(What you are asked to do):
Your task is to repeat the data exactly, every line of it.

[Document layout analysis data]
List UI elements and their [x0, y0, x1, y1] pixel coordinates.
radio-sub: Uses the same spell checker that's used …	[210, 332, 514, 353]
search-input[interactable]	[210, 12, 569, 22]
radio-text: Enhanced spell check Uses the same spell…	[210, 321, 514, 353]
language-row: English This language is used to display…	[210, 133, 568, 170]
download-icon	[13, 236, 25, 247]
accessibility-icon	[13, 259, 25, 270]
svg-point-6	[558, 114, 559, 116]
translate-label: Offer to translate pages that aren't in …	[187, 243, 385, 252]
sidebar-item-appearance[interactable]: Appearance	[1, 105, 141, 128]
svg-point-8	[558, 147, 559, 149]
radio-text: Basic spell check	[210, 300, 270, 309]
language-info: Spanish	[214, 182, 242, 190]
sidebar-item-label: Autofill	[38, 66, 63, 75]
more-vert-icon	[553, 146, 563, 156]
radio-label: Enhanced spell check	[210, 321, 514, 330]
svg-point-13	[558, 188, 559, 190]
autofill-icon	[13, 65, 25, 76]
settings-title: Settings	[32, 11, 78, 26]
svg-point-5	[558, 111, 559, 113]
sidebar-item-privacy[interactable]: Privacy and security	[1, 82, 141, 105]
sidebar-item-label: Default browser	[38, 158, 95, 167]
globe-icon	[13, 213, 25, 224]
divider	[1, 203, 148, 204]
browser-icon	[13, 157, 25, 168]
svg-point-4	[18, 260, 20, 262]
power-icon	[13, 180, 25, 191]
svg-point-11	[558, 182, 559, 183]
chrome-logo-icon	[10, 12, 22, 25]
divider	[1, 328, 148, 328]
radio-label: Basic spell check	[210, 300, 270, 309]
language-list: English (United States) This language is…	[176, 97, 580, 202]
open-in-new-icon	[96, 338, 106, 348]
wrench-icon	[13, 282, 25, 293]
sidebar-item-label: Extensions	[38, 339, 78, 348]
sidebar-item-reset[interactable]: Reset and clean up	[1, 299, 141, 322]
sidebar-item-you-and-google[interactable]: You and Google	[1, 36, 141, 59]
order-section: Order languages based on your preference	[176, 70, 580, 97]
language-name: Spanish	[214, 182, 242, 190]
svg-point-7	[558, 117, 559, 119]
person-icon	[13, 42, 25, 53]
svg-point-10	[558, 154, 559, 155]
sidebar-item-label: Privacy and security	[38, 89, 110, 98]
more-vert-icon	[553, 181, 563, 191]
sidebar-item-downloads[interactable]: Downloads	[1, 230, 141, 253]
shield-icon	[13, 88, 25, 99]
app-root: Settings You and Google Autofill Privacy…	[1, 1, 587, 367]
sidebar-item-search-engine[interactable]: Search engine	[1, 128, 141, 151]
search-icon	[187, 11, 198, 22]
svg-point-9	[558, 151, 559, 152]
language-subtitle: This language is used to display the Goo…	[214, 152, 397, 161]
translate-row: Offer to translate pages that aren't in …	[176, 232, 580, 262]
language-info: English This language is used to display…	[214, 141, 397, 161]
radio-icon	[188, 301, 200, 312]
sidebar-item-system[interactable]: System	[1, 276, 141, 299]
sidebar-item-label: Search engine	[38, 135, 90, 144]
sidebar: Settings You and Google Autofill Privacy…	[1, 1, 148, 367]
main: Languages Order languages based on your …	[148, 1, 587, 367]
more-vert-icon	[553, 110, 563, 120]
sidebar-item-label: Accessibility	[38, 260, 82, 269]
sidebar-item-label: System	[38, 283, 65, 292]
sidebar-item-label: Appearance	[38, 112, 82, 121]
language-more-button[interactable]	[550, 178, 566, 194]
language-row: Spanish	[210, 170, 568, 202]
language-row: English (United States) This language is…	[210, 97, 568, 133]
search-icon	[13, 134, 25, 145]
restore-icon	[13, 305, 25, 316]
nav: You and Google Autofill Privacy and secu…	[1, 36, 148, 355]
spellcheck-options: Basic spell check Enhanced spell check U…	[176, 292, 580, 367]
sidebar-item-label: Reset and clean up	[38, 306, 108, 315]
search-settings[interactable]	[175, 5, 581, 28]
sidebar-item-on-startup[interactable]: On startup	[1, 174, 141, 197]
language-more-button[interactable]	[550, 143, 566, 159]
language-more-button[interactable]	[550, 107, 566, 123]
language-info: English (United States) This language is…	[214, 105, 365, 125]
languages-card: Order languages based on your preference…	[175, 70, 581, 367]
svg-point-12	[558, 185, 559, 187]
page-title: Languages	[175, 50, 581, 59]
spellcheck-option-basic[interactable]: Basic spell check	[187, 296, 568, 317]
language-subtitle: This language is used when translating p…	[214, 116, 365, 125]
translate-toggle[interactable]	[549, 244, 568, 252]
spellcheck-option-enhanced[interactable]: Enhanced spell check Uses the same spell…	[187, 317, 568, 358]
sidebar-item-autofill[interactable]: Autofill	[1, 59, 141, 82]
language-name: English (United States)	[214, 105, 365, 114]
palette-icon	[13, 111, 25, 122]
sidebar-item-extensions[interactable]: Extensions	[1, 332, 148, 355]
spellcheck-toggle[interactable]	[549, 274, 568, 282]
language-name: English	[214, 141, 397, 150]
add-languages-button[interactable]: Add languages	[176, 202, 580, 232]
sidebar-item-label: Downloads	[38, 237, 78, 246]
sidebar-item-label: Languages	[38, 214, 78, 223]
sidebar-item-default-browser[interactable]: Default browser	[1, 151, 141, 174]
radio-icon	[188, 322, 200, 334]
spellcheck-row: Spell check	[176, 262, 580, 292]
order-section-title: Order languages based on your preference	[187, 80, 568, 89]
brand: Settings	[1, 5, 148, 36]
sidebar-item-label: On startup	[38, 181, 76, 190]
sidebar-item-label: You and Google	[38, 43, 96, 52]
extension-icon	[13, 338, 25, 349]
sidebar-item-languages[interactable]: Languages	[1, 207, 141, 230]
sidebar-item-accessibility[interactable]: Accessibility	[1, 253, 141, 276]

(Exercise response):
List UI elements and their [x0, y0, x1, y1] pixel coordinates.
radio-sub: Uses the same spell checker that's used …	[210, 332, 514, 353]
search-input[interactable]	[210, 12, 569, 22]
radio-text: Enhanced spell check Uses the same spell…	[210, 321, 514, 353]
language-row: English This language is used to display…	[210, 133, 568, 170]
download-icon	[13, 236, 25, 247]
accessibility-icon	[13, 259, 25, 270]
svg-point-6	[558, 114, 559, 116]
translate-label: Offer to translate pages that aren't in …	[187, 243, 385, 252]
sidebar-item-appearance[interactable]: Appearance	[1, 105, 141, 128]
svg-point-8	[558, 147, 559, 149]
radio-text: Basic spell check	[210, 300, 270, 309]
language-info: Spanish	[214, 182, 242, 190]
sidebar-item-label: Autofill	[38, 66, 63, 75]
more-vert-icon	[553, 146, 563, 156]
radio-label: Enhanced spell check	[210, 321, 514, 330]
svg-point-13	[558, 188, 559, 190]
autofill-icon	[13, 65, 25, 76]
settings-title: Settings	[32, 11, 78, 26]
svg-point-5	[558, 111, 559, 113]
sidebar-item-privacy[interactable]: Privacy and security	[1, 82, 141, 105]
sidebar-item-label: Default browser	[38, 158, 95, 167]
globe-icon	[13, 213, 25, 224]
divider	[1, 203, 148, 204]
browser-icon	[13, 157, 25, 168]
svg-point-4	[18, 260, 20, 262]
power-icon	[13, 180, 25, 191]
svg-point-11	[558, 182, 559, 183]
chrome-logo-icon	[10, 12, 22, 25]
divider	[1, 328, 148, 328]
radio-label: Basic spell check	[210, 300, 270, 309]
language-list: English (United States) This language is…	[176, 97, 580, 202]
open-in-new-icon	[96, 338, 106, 348]
wrench-icon	[13, 282, 25, 293]
sidebar-item-label: Extensions	[38, 339, 78, 348]
sidebar-item-reset[interactable]: Reset and clean up	[1, 299, 141, 322]
sidebar-item-you-and-google[interactable]: You and Google	[1, 36, 141, 59]
order-section: Order languages based on your preference	[176, 70, 580, 97]
language-name: Spanish	[214, 182, 242, 190]
svg-point-7	[558, 117, 559, 119]
person-icon	[13, 42, 25, 53]
svg-point-10	[558, 154, 559, 155]
sidebar-item-label: Privacy and security	[38, 89, 110, 98]
more-vert-icon	[553, 181, 563, 191]
sidebar-item-downloads[interactable]: Downloads	[1, 230, 141, 253]
shield-icon	[13, 88, 25, 99]
app-root: Settings You and Google Autofill Privacy…	[1, 1, 587, 367]
sidebar-item-search-engine[interactable]: Search engine	[1, 128, 141, 151]
search-icon	[187, 11, 198, 22]
svg-point-9	[558, 151, 559, 152]
language-subtitle: This language is used to display the Goo…	[214, 152, 397, 161]
translate-row: Offer to translate pages that aren't in …	[176, 232, 580, 262]
language-info: English This language is used to display…	[214, 141, 397, 161]
radio-icon	[188, 301, 200, 312]
sidebar-item-system[interactable]: System	[1, 276, 141, 299]
sidebar-item-label: Search engine	[38, 135, 90, 144]
sidebar: Settings You and Google Autofill Privacy…	[1, 1, 148, 367]
main: Languages Order languages based on your …	[148, 1, 587, 367]
more-vert-icon	[553, 110, 563, 120]
sidebar-item-label: Accessibility	[38, 260, 82, 269]
sidebar-item-label: System	[38, 283, 65, 292]
sidebar-item-label: Appearance	[38, 112, 82, 121]
language-more-button[interactable]	[550, 178, 566, 194]
language-row: Spanish	[210, 170, 568, 202]
language-row: English (United States) This language is…	[210, 97, 568, 133]
search-icon	[13, 134, 25, 145]
restore-icon	[13, 305, 25, 316]
nav: You and Google Autofill Privacy and secu…	[1, 36, 148, 355]
spellcheck-options: Basic spell check Enhanced spell check U…	[176, 292, 580, 367]
sidebar-item-label: Reset and clean up	[38, 306, 108, 315]
search-settings[interactable]	[175, 5, 581, 28]
sidebar-item-on-startup[interactable]: On startup	[1, 174, 141, 197]
language-more-button[interactable]	[550, 143, 566, 159]
language-more-button[interactable]	[550, 107, 566, 123]
language-info: English (United States) This language is…	[214, 105, 365, 125]
languages-card: Order languages based on your preference…	[175, 70, 581, 367]
svg-point-12	[558, 185, 559, 187]
page-title: Languages	[175, 50, 581, 59]
spellcheck-option-basic[interactable]: Basic spell check	[187, 296, 568, 317]
language-subtitle: This language is used when translating p…	[214, 116, 365, 125]
translate-toggle[interactable]	[549, 244, 568, 252]
spellcheck-option-enhanced[interactable]: Enhanced spell check Uses the same spell…	[187, 317, 568, 358]
sidebar-item-autofill[interactable]: Autofill	[1, 59, 141, 82]
language-name: English (United States)	[214, 105, 365, 114]
palette-icon	[13, 111, 25, 122]
sidebar-item-extensions[interactable]: Extensions	[1, 332, 148, 355]
spellcheck-toggle[interactable]	[549, 274, 568, 282]
language-name: English	[214, 141, 397, 150]
add-languages-button[interactable]: Add languages	[176, 202, 580, 232]
sidebar-item-label: Downloads	[38, 237, 78, 246]
sidebar-item-label: Languages	[38, 214, 78, 223]
sidebar-item-default-browser[interactable]: Default browser	[1, 151, 141, 174]
radio-icon	[188, 322, 200, 334]
spellcheck-row: Spell check	[176, 262, 580, 292]
order-section-title: Order languages based on your preference	[187, 80, 568, 89]
brand: Settings	[1, 5, 148, 36]
sidebar-item-label: On startup	[38, 181, 76, 190]
sidebar-item-label: You and Google	[38, 43, 96, 52]
extension-icon	[13, 338, 25, 349]
sidebar-item-languages[interactable]: Languages	[1, 207, 141, 230]
sidebar-item-accessibility[interactable]: Accessibility	[1, 253, 141, 276]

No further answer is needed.